Supplied records Block Start

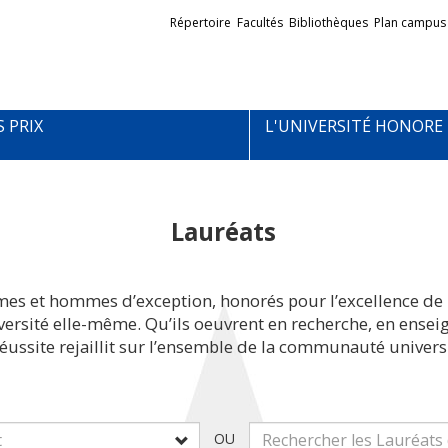
Liens
Répertoire
Facultés
Bibliothèques
Plan campus
externes
S PRIX
L'UNIVERSITÉ HONORE
Lauréats
mes et hommes d’exception, honorés pour l’excellence de 
iversité elle-même. Qu’ils oeuvrent en recherche, en ens
réussite rejaillit sur l’ensemble de la communauté universi
OU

Supplied records Block End

- _Task_
Taking the line with "Bibliothèques" as the start and the last line of the data above as the end, write out those two lines and every line between them exactly, and only those.

- _Result for this task_
Bibliothèques
Plan campus
externes
S PRIX
L'UNIVERSITÉ HONORE
Lauréats
mes et hommes d’exception, honorés pour l’excellence de 
iversité elle-même. Qu’ils oeuvrent en recherche, en ens
réussite rejaillit sur l’ensemble de la communauté universi
OU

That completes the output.